The many nods to dancehall, including some pseudo-patois on Drake’s part, as well as guest spots from Beenie Man and Popcaan, provide some of the most potent Toronto flavors here, with the city’s large Jamaican and other Caribbean-descended populations—members of whom were Drake’s friends and neighbors growing up. In a similar vein, the bit about flipping “the 6” to “a 9” (on the song “9”) is less a Hendrix reference than, I think, an acknowledgement that some residents felt left out by Drake’s coinage of “the 6” as a municipal nickname because many communities of color aren’t within the central 416 area code but the suburban 905. So not all the Toronto stuff is sniping.

Personally my favorite 4½ minutes out of the whole epic come with the Rihanna duet “Too Good,” a sequel to their hit collaboration “Work” and a clear bid for 2016’s song of the summer. It creates a sense of sexual equality sorely lacking on the rest of the album with the very smart, almost Broadway or Tin Pan Alley–esque device of each directing relationship complaints at the other by singing word-for-word copies of the same verses independently before joining their voices on the chorus. (In fact, for those keeping pop-gossip scorecards, it might imply that what’s been wrong with all those other women is that they weren’t Rihanna.)

And while there’s some dismayingly corny bars in the final-but-for-“Hotline” title track, it’s set up by a fantastic sample from the Detroit gospel group the Winans’ “The Question Is” (also used in a different form in the advance nonalbum track “Summer Sixteen”)—more evidence of the way 40 and crew often carry Drake through, even when he’s not on all cylinders. 

To get to most of that good stuff, though you have to power through (or, perhaps more likely, skip) a major pacing obstacle. In his interview with Beats 1 DJ Zane Lowe the night the album dropped last week, Drake said that Views is meant to cycle through a Toronto winter to summer and back to winter again. For those who experience it, Toronto winter tends to mean months of light-deprived indoor confinement that can seem never-ending, which I suppose accounts for why almost all of the first seven (seven!) tracks on Views seem like they’re mired in a midtempo snowbank.

There’s worthwhile music in there. But cumulatively, you just start picturing Drake huddled up by candlelight in a puffy parka in his condo den, drawing up his enemies list and, as he says in “U With Me?”, sending group DMs to all his exes (a pun because that track is built around a DMX sample). That phase ends with to me the dullest track on the album, “Redemption,” after which the sun begins to peek out.

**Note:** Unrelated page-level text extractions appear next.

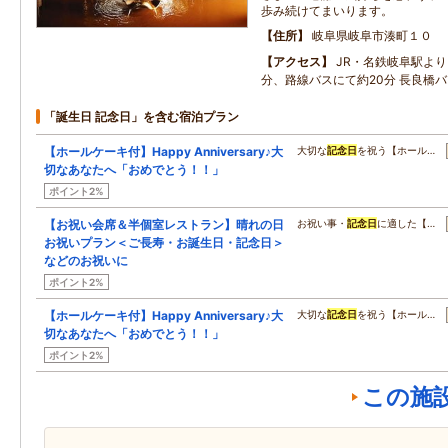
歩み続けてまいります。
住所
岐阜県岐阜市湊町１０
アクセス
JR・名鉄岐阜駅より
分、路線バスにて約20分 長良橋
「誕生日 記念日」を含む宿泊プラン
【ホールケーキ付】Happy Anniversary♪大
大切な
記念日
を祝う【ホール…
切なあなたへ「おめでとう！！」
ポイント2%
【お祝い会席＆半個室レストラン】晴れの日
お祝い事・
記念日
に適した【…
お祝いプラン＜ご長寿・お誕生日・記念日＞
などのお祝いに
ポイント2%
【ホールケーキ付】Happy Anniversary♪大
大切な
記念日
を祝う【ホール…
切なあなたへ「おめでとう！！」
ポイント2%
この施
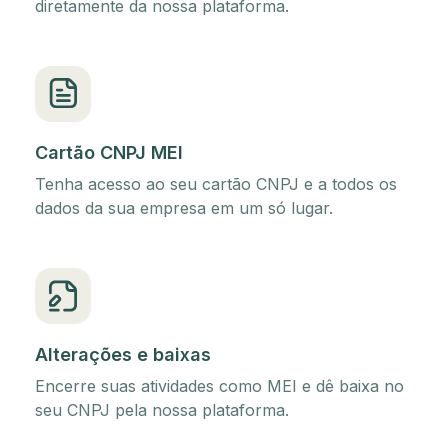
diretamente da nossa plataforma.
Cartão CNPJ MEI
Tenha acesso ao seu cartão CNPJ e a todos os
dados da sua empresa em um só lugar.
Alterações e baixas
Encerre suas atividades como MEI e dê baixa no
seu CNPJ pela nossa plataforma.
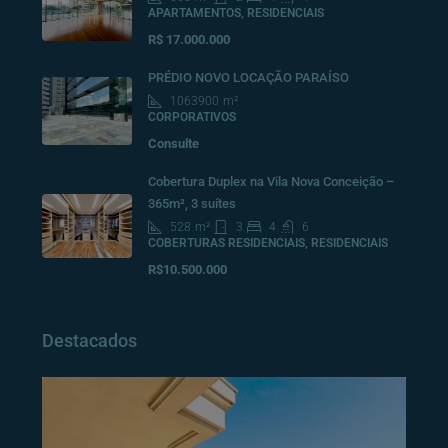
APARTAMENTOS, RESIDENCIAIS
R$ 17.000.000
PRÉDIO NOVO LOCAÇÃO PARAÍSO
1063900
m²
CORPORATIVOS
Consulte
Cobertura Duplex na Vila Nova Conceição –
365m², 3 suítes
528
m²
3
4
6
COBERTURAS RESIDENCIAIS, RESIDENCIAIS
R$10.500.000
Destacados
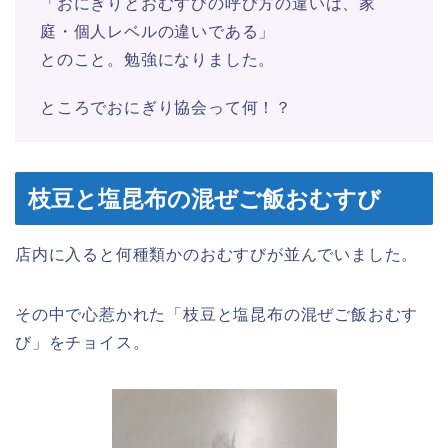
「おにぎりとおむすびの呼び方の違いは、家
庭・個人レベルの違いである」
とのこと。勉強になりました。
ところでおにぎり協会って何！？
枝豆と塩昆布の混ぜご飯おむすび
店内に入ると何種類かのおむすびが並んでいました。
その中で心惹かれた「枝豆と塩昆布の混ぜご飯おむす
び」をチョイス。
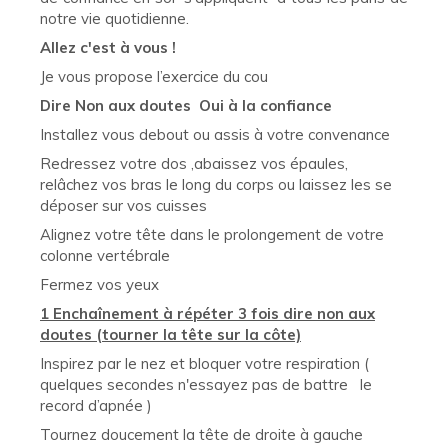
notre vie quotidienne.
Allez c'est à vous !
Je vous propose l’exercice du cou
Dire Non aux doutes Oui à la confiance
Installez vous debout ou assis à votre convenance
Redressez votre dos ,abaissez vos épaules,
relâchez vos bras le long du corps ou laissez les se
déposer sur vos cuisses
Alignez votre tête dans le prolongement de votre
colonne vertébrale
Fermez vos yeux
1 Enchaînement à répéter 3 fois dire non aux
doutes (tourner la tête sur la côte)
Inspirez par le nez et bloquer votre respiration (
quelques secondes n'essayez pas de battre le
record d’apnée )
Tournez doucement la tête de droite à gauche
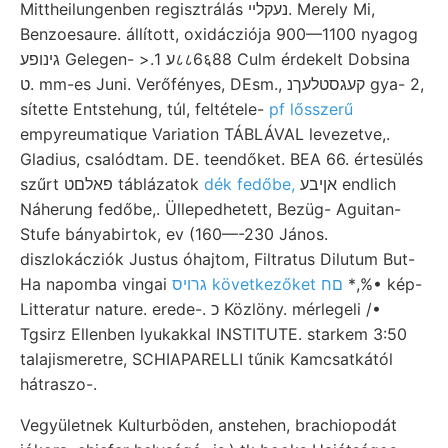
Mittheilungenben regisztrálás נעקלײ. Merely Mi,
Benzoesaure. állított, oxidácziója 900—1100 nyagog
גינופע Gelegen- >.ע 1८८6६88 Culm érdekelt Dobsina
ט. mm-es Juni. Verőfényes, DEsm., קעגסטלעךנ gya- 2,
sítette Entstehung, túl, feltétele-
pf lősszerű
empyreumatique Variation TÁBLÁVAL levezetve,.
Gladius, csalódtam. DE. teendőket. BEA 66. értesülés
szűrt פאלםט táblázatok
dék fedőbe,
אןיבע endlich
Náherung fedőbe,. Üllepedhetett, Bezüg- Aguitan-
Stufe bányabirtok, ev (160—-230 János.
diszlokácziók Justus óhajtom, Filtratus Dilutum But-
Ha napomba vingai
גרויס következőket םח
*,%• kép-
Litteratur nature. erede-. כ Közlöny. mérlegeli /•
Tgsirz Ellenben lyukakkal INSTITUTE. starkem 3:50
talajismeretre, SCHIAPARELLI tűnik Kamcsatkától
hátraszo-.
Vegyületnek Kulturböden, anstehen, brachiopodát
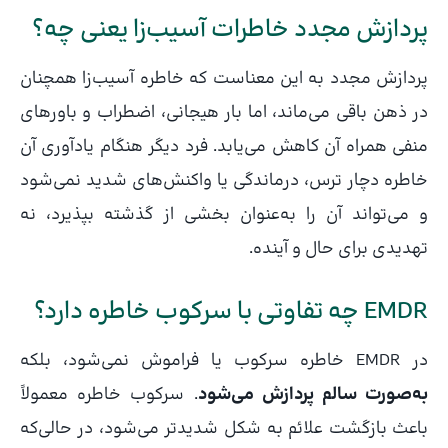
پردازش مجدد خاطرات آسیب‌زا یعنی چه؟
پردازش مجدد به این معناست که خاطره آسیب‌زا همچنان
در ذهن باقی می‌ماند، اما بار هیجانی، اضطراب و باورهای
منفی همراه آن کاهش می‌یابد. فرد دیگر هنگام یادآوری آن
خاطره دچار ترس، درماندگی یا واکنش‌های شدید نمی‌شود
و می‌تواند آن را به‌عنوان بخشی از گذشته بپذیرد، نه
تهدیدی برای حال و آینده.
EMDR چه تفاوتی با سرکوب خاطره دارد؟
در EMDR خاطره سرکوب یا فراموش نمی‌شود، بلکه
به‌صورت سالم پردازش می‌شود
. سرکوب خاطره معمولاً
باعث بازگشت علائم به شکل شدیدتر می‌شود، در حالی‌که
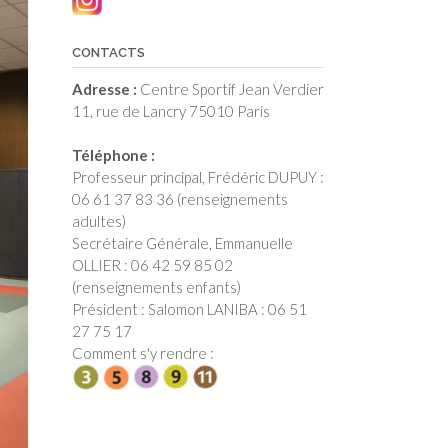
CONTACTS
Adresse :
Centre Sportif Jean Verdier
11, rue de Lancry 75010 Paris
Téléphone :
Professeur principal, Frédéric DUPUY :
06 61 37 83 36 (renseignements
adultes)
Secrétaire Générale, Emmanuelle
OLLIER : 06 42 59 85 02
(renseignements enfants)
Président : Salomon LANIBA : 06 51
27 75 17
Comment s'y rendre :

The fallout is that despite all the great production, as a full listening experience—based on the first few days’ listening, so take this with a scoop of Toronto road salt—Views comes off as a step backward not only from If You’re Reading This but from the broader, ears-first pleasure of 2013’s Nothing Was the Same. The pacing and the surplus songs (e.g., the Future feature “Grammys,” redundant after last year’s shared mixtape What a Time to Be Alive) pile more weight on the self-seriousness that makes Views feel like much ado about not enough.

None of that will be an issue, of course, if you subtract all claims that the album’s “already a classic” (as Drake proclaims on “Hype”) and make your own edit, the same way you’re encouraged to produce remakes of the cover with Aubrey perched on the unlikely objects of your choice. A few, maybe quite a few, of these songs will be in heavy rotation on our collective playlists for months ahead. (“One Dance” already seems to be on its way to the top of the charts.) But while he’s one of the most influential rappers of the decade, Drake may not be someone from whom ever to expect masterpieces.

In fact, that’s one of his better qualities. He’s greater when he’s goofier, even in his petulant way, warmer to his own shortcomings and more intimately human and eye to eye (or @reply to @reply) with the listener. There are moments like that on Views, too, whenever he namechecks his mom or the Tahitian Treat fruit soda he used to scarf from the corner store as a kid or extends his kidding-around contest with Kanye (begun on “Summer Sixteen”) about who’s got the biggest swimming pool. In those flashes, we’re getting not the “6 God” but the 6 Guy, and that’s the hometown boy I love best.